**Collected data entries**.
>>

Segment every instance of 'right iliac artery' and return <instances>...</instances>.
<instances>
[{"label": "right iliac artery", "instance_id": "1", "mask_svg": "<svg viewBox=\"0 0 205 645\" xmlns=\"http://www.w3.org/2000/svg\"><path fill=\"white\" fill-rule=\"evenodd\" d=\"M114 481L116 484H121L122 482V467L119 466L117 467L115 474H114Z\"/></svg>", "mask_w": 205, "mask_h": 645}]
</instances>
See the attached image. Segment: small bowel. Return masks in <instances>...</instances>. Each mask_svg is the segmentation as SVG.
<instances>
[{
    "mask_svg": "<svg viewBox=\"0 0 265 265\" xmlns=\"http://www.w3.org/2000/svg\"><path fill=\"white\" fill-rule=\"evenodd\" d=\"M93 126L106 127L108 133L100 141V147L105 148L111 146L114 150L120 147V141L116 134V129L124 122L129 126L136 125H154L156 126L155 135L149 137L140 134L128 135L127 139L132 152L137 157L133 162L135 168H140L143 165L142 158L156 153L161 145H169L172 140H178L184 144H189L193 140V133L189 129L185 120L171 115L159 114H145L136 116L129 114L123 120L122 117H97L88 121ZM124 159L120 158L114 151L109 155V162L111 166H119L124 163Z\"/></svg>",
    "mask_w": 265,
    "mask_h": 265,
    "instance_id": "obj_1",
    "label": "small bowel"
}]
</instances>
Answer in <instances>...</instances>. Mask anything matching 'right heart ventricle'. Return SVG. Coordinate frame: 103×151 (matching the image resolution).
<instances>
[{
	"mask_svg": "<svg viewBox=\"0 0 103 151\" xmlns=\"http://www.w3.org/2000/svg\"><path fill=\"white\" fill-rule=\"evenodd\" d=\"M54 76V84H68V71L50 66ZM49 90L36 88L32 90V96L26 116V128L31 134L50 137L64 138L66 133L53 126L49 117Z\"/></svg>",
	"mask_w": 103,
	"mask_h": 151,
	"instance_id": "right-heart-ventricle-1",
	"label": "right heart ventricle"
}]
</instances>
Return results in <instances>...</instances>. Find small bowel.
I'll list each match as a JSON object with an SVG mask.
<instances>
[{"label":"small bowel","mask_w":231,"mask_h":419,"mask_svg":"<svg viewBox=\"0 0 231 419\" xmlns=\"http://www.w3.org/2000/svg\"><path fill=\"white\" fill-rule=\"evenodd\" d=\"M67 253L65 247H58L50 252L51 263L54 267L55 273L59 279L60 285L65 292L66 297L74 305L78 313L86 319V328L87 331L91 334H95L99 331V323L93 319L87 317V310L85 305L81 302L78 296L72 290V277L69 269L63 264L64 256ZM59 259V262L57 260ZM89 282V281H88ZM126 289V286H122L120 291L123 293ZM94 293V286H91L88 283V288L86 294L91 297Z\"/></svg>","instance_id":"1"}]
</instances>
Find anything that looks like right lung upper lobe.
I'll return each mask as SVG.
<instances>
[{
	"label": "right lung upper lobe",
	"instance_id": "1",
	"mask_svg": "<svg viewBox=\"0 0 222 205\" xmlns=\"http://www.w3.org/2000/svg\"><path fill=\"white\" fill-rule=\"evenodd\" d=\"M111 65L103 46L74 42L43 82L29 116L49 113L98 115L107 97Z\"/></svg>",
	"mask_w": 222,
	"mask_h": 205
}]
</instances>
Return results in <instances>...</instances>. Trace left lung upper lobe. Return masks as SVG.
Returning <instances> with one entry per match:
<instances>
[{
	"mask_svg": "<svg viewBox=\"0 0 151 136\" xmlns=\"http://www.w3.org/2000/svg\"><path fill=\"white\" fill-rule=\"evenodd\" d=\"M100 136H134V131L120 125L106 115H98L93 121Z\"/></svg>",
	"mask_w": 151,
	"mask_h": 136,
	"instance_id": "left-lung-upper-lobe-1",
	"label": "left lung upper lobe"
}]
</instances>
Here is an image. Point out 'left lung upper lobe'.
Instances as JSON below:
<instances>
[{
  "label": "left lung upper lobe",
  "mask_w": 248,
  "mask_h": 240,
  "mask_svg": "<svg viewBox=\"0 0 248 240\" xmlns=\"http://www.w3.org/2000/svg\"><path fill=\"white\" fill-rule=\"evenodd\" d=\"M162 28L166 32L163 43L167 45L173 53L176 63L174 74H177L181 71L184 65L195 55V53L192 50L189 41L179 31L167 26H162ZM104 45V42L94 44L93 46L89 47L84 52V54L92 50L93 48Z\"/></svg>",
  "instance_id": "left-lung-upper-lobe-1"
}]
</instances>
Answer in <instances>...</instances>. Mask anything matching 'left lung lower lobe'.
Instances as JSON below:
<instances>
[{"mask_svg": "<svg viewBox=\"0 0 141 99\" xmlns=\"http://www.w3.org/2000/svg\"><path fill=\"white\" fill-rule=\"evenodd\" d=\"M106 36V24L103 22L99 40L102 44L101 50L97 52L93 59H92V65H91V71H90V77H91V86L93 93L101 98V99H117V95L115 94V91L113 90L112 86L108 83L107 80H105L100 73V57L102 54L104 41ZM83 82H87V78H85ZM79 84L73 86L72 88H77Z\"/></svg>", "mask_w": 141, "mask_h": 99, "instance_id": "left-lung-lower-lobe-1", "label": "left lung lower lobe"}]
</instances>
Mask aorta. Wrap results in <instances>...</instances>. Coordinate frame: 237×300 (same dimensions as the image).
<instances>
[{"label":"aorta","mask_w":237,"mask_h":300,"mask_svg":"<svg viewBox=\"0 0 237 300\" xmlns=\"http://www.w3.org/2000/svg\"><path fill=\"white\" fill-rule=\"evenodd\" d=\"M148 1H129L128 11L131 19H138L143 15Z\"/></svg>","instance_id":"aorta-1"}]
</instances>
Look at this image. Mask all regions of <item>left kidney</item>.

<<

**ABOUT THIS TASK**.
Transcribe the data. Leave every line exactly as it is.

**WORKED SOLUTION**.
Segment every instance of 'right iliac artery' and return <instances>...</instances>.
<instances>
[{"label": "right iliac artery", "instance_id": "1", "mask_svg": "<svg viewBox=\"0 0 205 645\" xmlns=\"http://www.w3.org/2000/svg\"><path fill=\"white\" fill-rule=\"evenodd\" d=\"M114 481L116 484H121L122 482V467L119 466L117 467L115 474H114Z\"/></svg>", "mask_w": 205, "mask_h": 645}]
</instances>
See the attached image. Segment: small bowel. Return masks in <instances>...</instances>. Each mask_svg is the segmentation as SVG.
<instances>
[{
    "mask_svg": "<svg viewBox=\"0 0 265 265\" xmlns=\"http://www.w3.org/2000/svg\"><path fill=\"white\" fill-rule=\"evenodd\" d=\"M93 126L106 127L108 133L100 141V147L105 148L111 146L114 150L120 147V141L116 134V129L124 122L129 126L136 125H154L156 126L155 135L149 137L140 134L128 135L127 139L132 152L137 157L133 162L135 168H140L143 165L142 158L156 153L161 145H169L172 140H178L184 144H189L193 140V133L189 129L185 120L171 115L159 114H145L136 116L129 114L123 120L122 117H97L88 121ZM124 159L120 158L114 151L109 155V162L111 166H119L124 163Z\"/></svg>",
    "mask_w": 265,
    "mask_h": 265,
    "instance_id": "obj_1",
    "label": "small bowel"
}]
</instances>
Answer in <instances>...</instances>. Mask anything matching 'right heart ventricle'. Return SVG. Coordinate frame: 103×151 (matching the image resolution).
<instances>
[{
	"mask_svg": "<svg viewBox=\"0 0 103 151\" xmlns=\"http://www.w3.org/2000/svg\"><path fill=\"white\" fill-rule=\"evenodd\" d=\"M54 76V84H68V71L50 66ZM49 90L36 88L32 90V96L26 116V128L31 134L50 137L64 138L66 133L53 126L49 117Z\"/></svg>",
	"mask_w": 103,
	"mask_h": 151,
	"instance_id": "right-heart-ventricle-1",
	"label": "right heart ventricle"
}]
</instances>
Return results in <instances>...</instances>. Find small bowel.
I'll list each match as a JSON object with an SVG mask.
<instances>
[{"label":"small bowel","mask_w":231,"mask_h":419,"mask_svg":"<svg viewBox=\"0 0 231 419\" xmlns=\"http://www.w3.org/2000/svg\"><path fill=\"white\" fill-rule=\"evenodd\" d=\"M67 253L65 247H58L50 252L51 263L54 267L55 273L59 279L60 285L65 292L66 297L74 305L78 313L86 319V328L87 331L91 334H95L99 331V323L93 319L87 317V310L85 305L81 302L78 296L72 290V277L69 269L63 264L64 256ZM59 259V262L57 260ZM89 282V281H88ZM126 289V286H122L120 291L123 293ZM94 293V286H91L88 283V288L86 294L91 297Z\"/></svg>","instance_id":"1"}]
</instances>
Find anything that looks like right lung upper lobe.
I'll return each mask as SVG.
<instances>
[{
	"label": "right lung upper lobe",
	"instance_id": "1",
	"mask_svg": "<svg viewBox=\"0 0 222 205\" xmlns=\"http://www.w3.org/2000/svg\"><path fill=\"white\" fill-rule=\"evenodd\" d=\"M111 65L103 46L74 42L43 82L29 116L49 113L98 115L107 97Z\"/></svg>",
	"mask_w": 222,
	"mask_h": 205
}]
</instances>
Return results in <instances>...</instances>. Trace left lung upper lobe. Return masks as SVG.
Returning <instances> with one entry per match:
<instances>
[{
	"mask_svg": "<svg viewBox=\"0 0 151 136\" xmlns=\"http://www.w3.org/2000/svg\"><path fill=\"white\" fill-rule=\"evenodd\" d=\"M100 136H134V131L120 125L106 115H98L93 121Z\"/></svg>",
	"mask_w": 151,
	"mask_h": 136,
	"instance_id": "left-lung-upper-lobe-1",
	"label": "left lung upper lobe"
}]
</instances>
Here is an image. Point out 'left lung upper lobe'.
Instances as JSON below:
<instances>
[{
  "label": "left lung upper lobe",
  "mask_w": 248,
  "mask_h": 240,
  "mask_svg": "<svg viewBox=\"0 0 248 240\" xmlns=\"http://www.w3.org/2000/svg\"><path fill=\"white\" fill-rule=\"evenodd\" d=\"M162 28L166 32L163 43L167 45L173 53L176 63L174 74H177L181 71L184 65L195 55V53L192 50L189 41L179 31L167 26H162ZM104 45V42L94 44L93 46L89 47L84 52V54L92 50L93 48Z\"/></svg>",
  "instance_id": "left-lung-upper-lobe-1"
}]
</instances>
Answer in <instances>...</instances>. Mask anything matching 'left lung lower lobe'.
Instances as JSON below:
<instances>
[{"mask_svg": "<svg viewBox=\"0 0 141 99\" xmlns=\"http://www.w3.org/2000/svg\"><path fill=\"white\" fill-rule=\"evenodd\" d=\"M106 36V24L103 22L99 40L102 44L101 50L97 52L93 59H92V65H91V71H90V77H91V86L93 93L101 98V99H117V95L115 94V91L113 90L112 86L108 83L107 80H105L100 73V57L102 54L104 41ZM83 82H87V78H85ZM79 84L73 86L72 88H77Z\"/></svg>", "mask_w": 141, "mask_h": 99, "instance_id": "left-lung-lower-lobe-1", "label": "left lung lower lobe"}]
</instances>
Mask aorta. Wrap results in <instances>...</instances>. Coordinate frame: 237×300 (same dimensions as the image).
<instances>
[{"label":"aorta","mask_w":237,"mask_h":300,"mask_svg":"<svg viewBox=\"0 0 237 300\" xmlns=\"http://www.w3.org/2000/svg\"><path fill=\"white\" fill-rule=\"evenodd\" d=\"M148 1H129L128 11L131 19H138L143 15Z\"/></svg>","instance_id":"aorta-1"}]
</instances>
Look at this image. Mask all regions of <item>left kidney</item>.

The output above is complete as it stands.